-- Opening Marker --

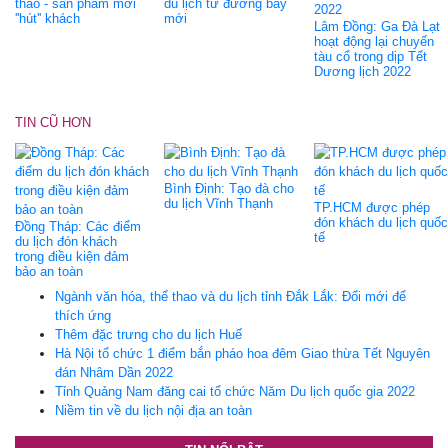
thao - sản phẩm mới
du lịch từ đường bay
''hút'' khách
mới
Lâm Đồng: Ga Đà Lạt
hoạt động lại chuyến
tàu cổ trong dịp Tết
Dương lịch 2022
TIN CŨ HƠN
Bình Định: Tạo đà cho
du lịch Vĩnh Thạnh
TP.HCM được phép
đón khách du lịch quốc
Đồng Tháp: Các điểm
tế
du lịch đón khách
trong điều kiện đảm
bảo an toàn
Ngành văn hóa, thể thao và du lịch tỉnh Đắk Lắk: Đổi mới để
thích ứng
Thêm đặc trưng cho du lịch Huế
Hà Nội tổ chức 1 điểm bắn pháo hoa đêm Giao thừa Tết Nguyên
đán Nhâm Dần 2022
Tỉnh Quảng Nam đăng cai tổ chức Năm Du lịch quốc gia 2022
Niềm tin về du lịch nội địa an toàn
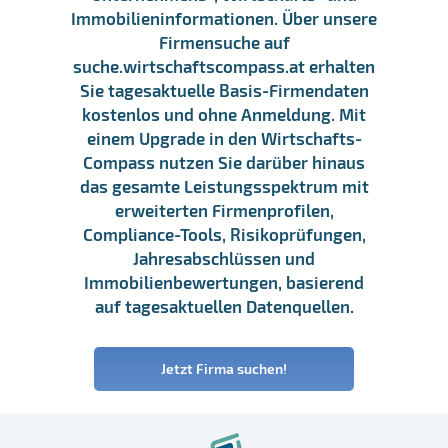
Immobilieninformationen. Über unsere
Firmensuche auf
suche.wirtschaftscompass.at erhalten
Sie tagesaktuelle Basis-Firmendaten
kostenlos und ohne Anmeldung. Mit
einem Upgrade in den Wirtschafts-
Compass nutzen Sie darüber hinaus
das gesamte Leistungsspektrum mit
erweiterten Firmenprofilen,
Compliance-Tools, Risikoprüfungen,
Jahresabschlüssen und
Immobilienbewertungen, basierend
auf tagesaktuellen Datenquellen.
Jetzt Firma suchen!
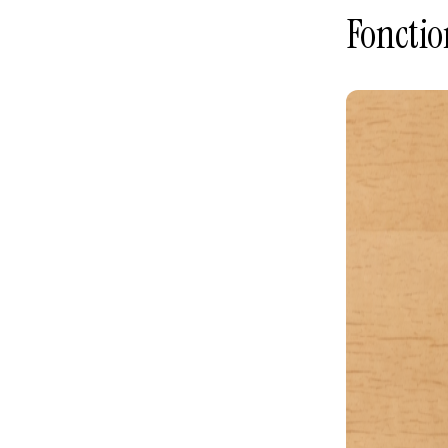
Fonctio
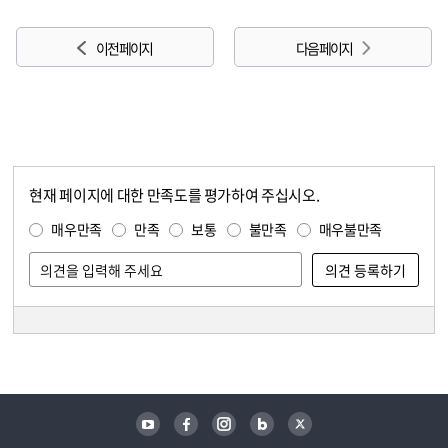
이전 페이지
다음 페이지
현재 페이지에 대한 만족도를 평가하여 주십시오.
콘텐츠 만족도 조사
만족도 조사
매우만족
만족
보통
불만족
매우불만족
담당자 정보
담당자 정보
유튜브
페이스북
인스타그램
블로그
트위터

-- Closing Marker --

PROBLEM STATEMENT:
Could every entry be restated word for word, pictures excluded?

ANSWER BELOW:
thao - sản phẩm mới
du lịch từ đường bay
''hút'' khách
mới
Lâm Đồng: Ga Đà Lạt
hoạt động lại chuyến
tàu cổ trong dịp Tết
Dương lịch 2022
TIN CŨ HƠN
Bình Định: Tạo đà cho
du lịch Vĩnh Thạnh
TP.HCM được phép
đón khách du lịch quốc
Đồng Tháp: Các điểm
tế
du lịch đón khách
trong điều kiện đảm
bảo an toàn
Ngành văn hóa, thể thao và du lịch tỉnh Đắk Lắk: Đổi mới để
thích ứng
Thêm đặc trưng cho du lịch Huế
Hà Nội tổ chức 1 điểm bắn pháo hoa đêm Giao thừa Tết Nguyên
đán Nhâm Dần 2022
Tỉnh Quảng Nam đăng cai tổ chức Năm Du lịch quốc gia 2022
Niềm tin về du lịch nội địa an toàn
Immobilieninformationen. Über unsere
Firmensuche auf
suche.wirtschaftscompass.at erhalten
Sie tagesaktuelle Basis-Firmendaten
kostenlos und ohne Anmeldung. Mit
einem Upgrade in den Wirtschafts-
Compass nutzen Sie darüber hinaus
das gesamte Leistungsspektrum mit
erweiterten Firmenprofilen,
Compliance-Tools, Risikoprüfungen,
Jahresabschlüssen und
Immobilienbewertungen, basierend
auf tagesaktuellen Datenquellen.
Jetzt Firma suchen!
Fonctio
이전 페이지
다음 페이지
현재 페이지에 대한 만족도를 평가하여 주십시오.
콘텐츠 만족도 조사
만족도 조사
매우만족
만족
보통
불만족
매우불만족
담당자 정보
담당자 정보
유튜브
페이스북
인스타그램
블로그
트위터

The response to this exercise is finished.